Four Seasons Place Kuala Lumpur looks over KLCC Park, a 20-hectare urban oasis designed by Roberto Burle Marx. The sprawling, low-emission glass curtain wall maximises views of the park while giving onlookers outside a glimpse of the interiors’ understated luxury.

Yun House, the hotel’s award-winning Chinese restaurant, has floor-to-ceiling windows that command views of the KLCC Park below, and is accented by bold colours and textured fabric. Image Credit: NRY Architects

“The view was the primary consideration for planning this development, which was achieved through the orientation of the podium and by positioning the tower to respond to the view. Most units were arranged to have the expansive view towards the park and the twin towers,” says Yew.

Four Seasons Place Kuala Lumpur opened its doors in July 2018. Technology has been instrumental in facilitating building maintenance and hotel operations since. For instance, a German-made telescopic arm gondola atop the lift core on the topmost floor eases aerial work for glass cleaning crews.

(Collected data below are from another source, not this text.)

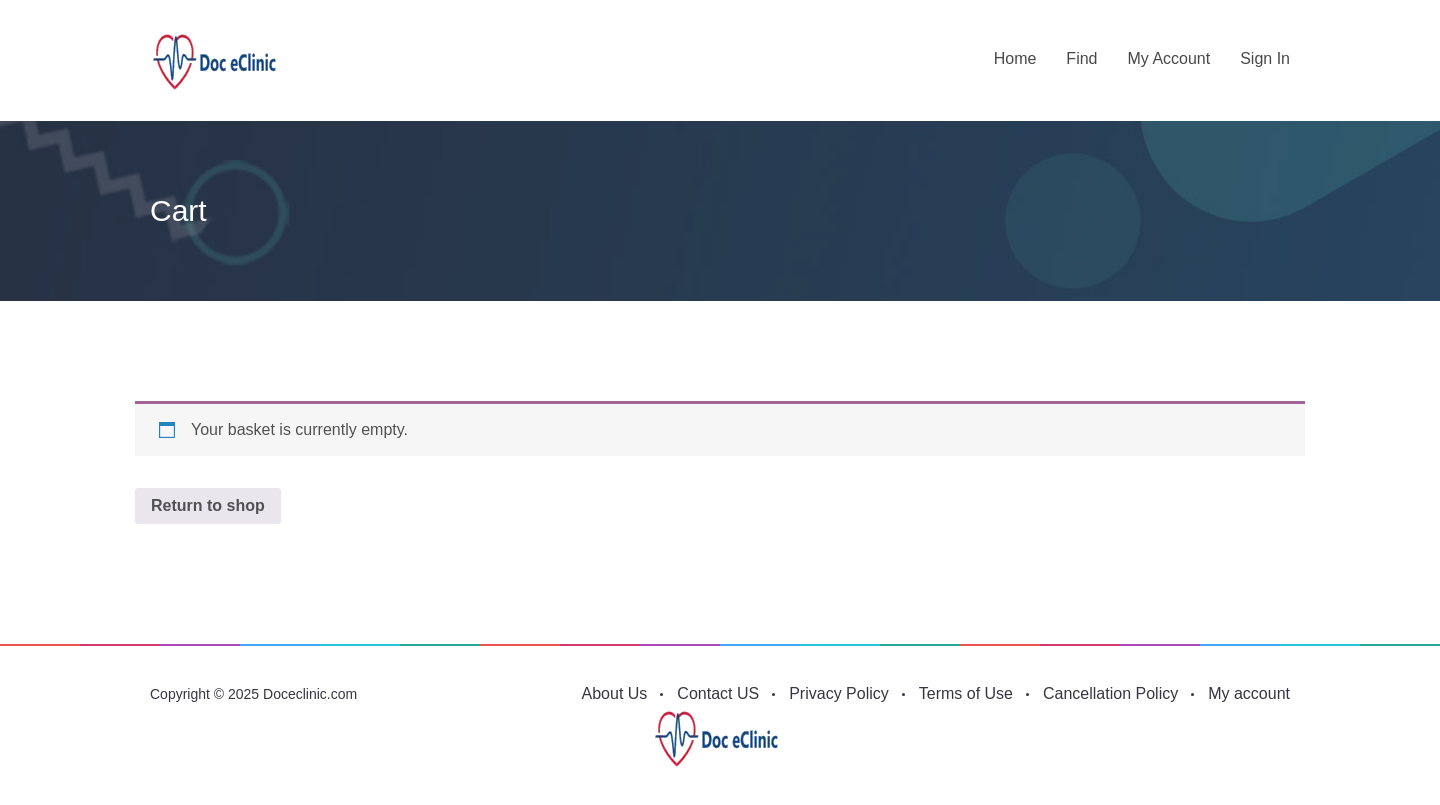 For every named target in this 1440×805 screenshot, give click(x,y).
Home (1015, 58)
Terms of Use (966, 693)
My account (1168, 58)
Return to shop (208, 505)
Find (1081, 58)
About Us (615, 693)
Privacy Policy (839, 693)
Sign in (1265, 58)
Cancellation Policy (1110, 693)
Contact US (718, 693) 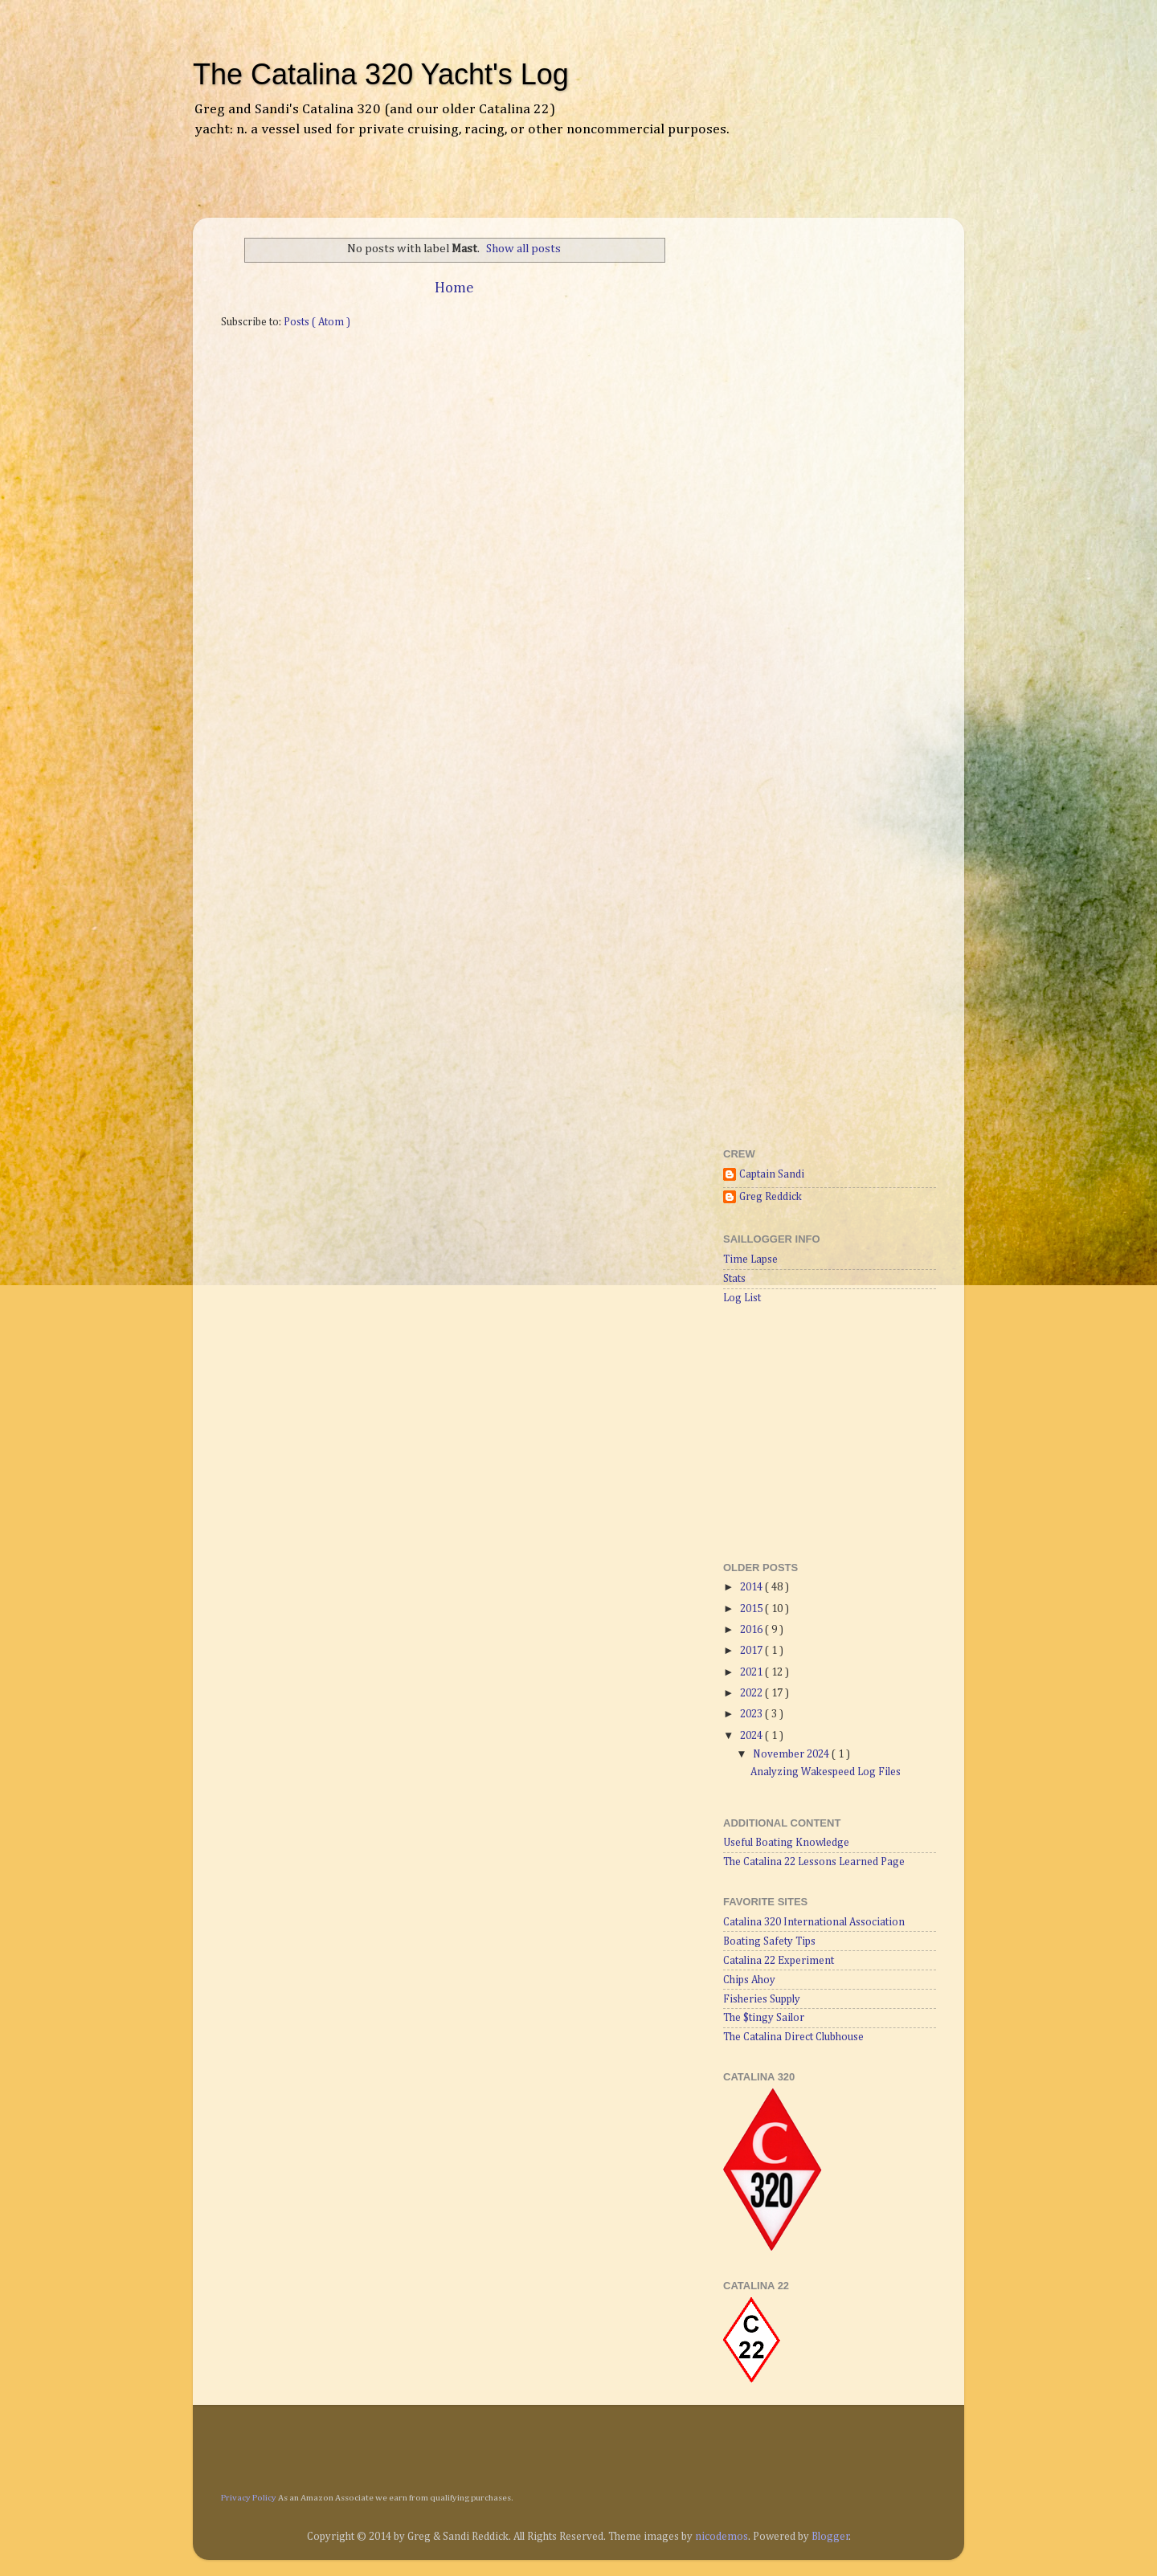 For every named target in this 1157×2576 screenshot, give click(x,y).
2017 (752, 1650)
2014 (752, 1587)
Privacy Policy (248, 2497)
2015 (752, 1609)
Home (454, 288)
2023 (752, 1714)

The building has also gone above and beyond in its fire prevention efforts. In the retail podium and hotel ballrooms, a performance-based extraction system quickly sucks out smoke from fires while fire roller shutters automatically activate during incidents. A fire refuge floor is available.

Occupying the six bottom levels of the building, the 273,265-sq ft retail podium known as the Shoppes at Four Seasons Place receives guests first.

From the ground floor, guests are taken to the hotel lobby on Level 6B, located next to The Lounge, an English afternoon tea spot inspired by Malaysian inner courtyards. The hotel rooms go up to the 18th level, followed by the serviced apartments until the 21st.

The hotel lobby on the sixth level is situated adjacent to the lounge (right), a gathering place for guests to sip traditional English high tea or chow down on a fusion of Asian and Western cuisine amid a collection of artefacts. The base of the building is devoted to the shoppes at four seasons place (left), which offer six floors of luxury retail experiences. Guests can sample international buffet at curate (bottom), an all-day dining outlet where chefs prepare local and western cuisine in a show kitchen while glass art installations and mirrored design flourishes surround diners. Image Credits: NRY Architects

Private residential units occupy the topmost floors, from level 22. Since launching in 2013, the Four Seasons-branded residences have been sold to home seekers from China, Indonesia, Japan, Singapore, South Korea and Taiwan. Layouts range anywhere from 1,098-sq ft, one-bedroom executive homes to 7,039-sq ft, five-bedroom units with private lift foyers or the 11,894-sq ft, seven-bedroom penthouse with private pool.

Malaysia continues to churn out skyscrapers. The Exchange 106 building, which finally supplanted the Petronas as Malaysia’s tallest last year, is expected to cede its title to the 635-metre-tall Merdeka 118 development in 2021.

Four Seasons Place Kuala Lumpur remains among the tallest hotel buildings on earth. Housing some of the city’s most photogenic, experiential spots, the building is long past skyline watchers’ pissing matches though.

“The distinguished brand name of Four Seasons and its primary location in the KLCC district strike a chord in me,” says Yew. “Its strategic location, along with its convenience and permeability, makes the Four Seasons Place an apt architectural endeavour we have ventured in.”